- [Data under study]
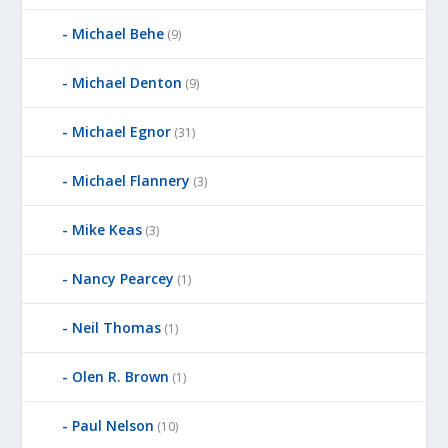
Michael Behe
(9)
Michael Denton
(9)
Michael Egnor
(31)
Michael Flannery
(3)
Mike Keas
(3)
Nancy Pearcey
(1)
Neil Thomas
(1)
Olen R. Brown
(1)
Paul Nelson
(10)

- [Required work]
Take every line from the data that contains the word "Michael".

- [Response]
Michael Behe
Michael Denton
Michael Egnor
Michael Flannery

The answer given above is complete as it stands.